» **RECORDED DATA**:
════════

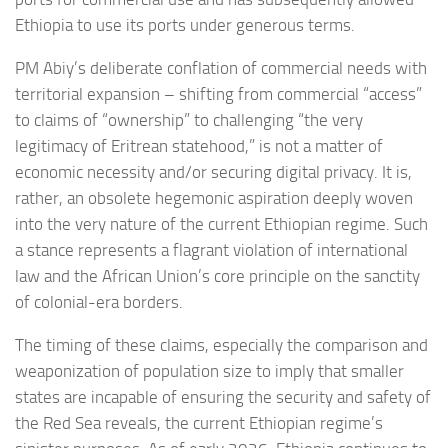
Ethiopia to use its ports under generous terms.
PM Abiy’s deliberate conflation of commercial needs with
territorial expansion – shifting from commercial “access”
to claims of “ownership” to challenging “the very
legitimacy of Eritrean statehood,” is not a matter of
economic necessity and/or securing digital privacy. It is,
rather, an obsolete hegemonic aspiration deeply woven
into the very nature of the current Ethiopian regime. Such
a stance represents a flagrant violation of international
law and the African Union’s core principle on the sanctity
of colonial-era borders.
The timing of these claims, especially the comparison and
weaponization of population size to imply that smaller
states are incapable of ensuring the security and safety of
the Red Sea reveals, the current Ethiopian regime’s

════════

» **ACTIVITY**:
An exact printout is needed of the lines from the one containing "The timing of" through the end of the listing above, both of those lines included, and nothing else.

» **RESULT OF THIS TASK**:
The timing of these claims, especially the comparison and
weaponization of population size to imply that smaller
states are incapable of ensuring the security and safety of
the Red Sea reveals, the current Ethiopian regime’s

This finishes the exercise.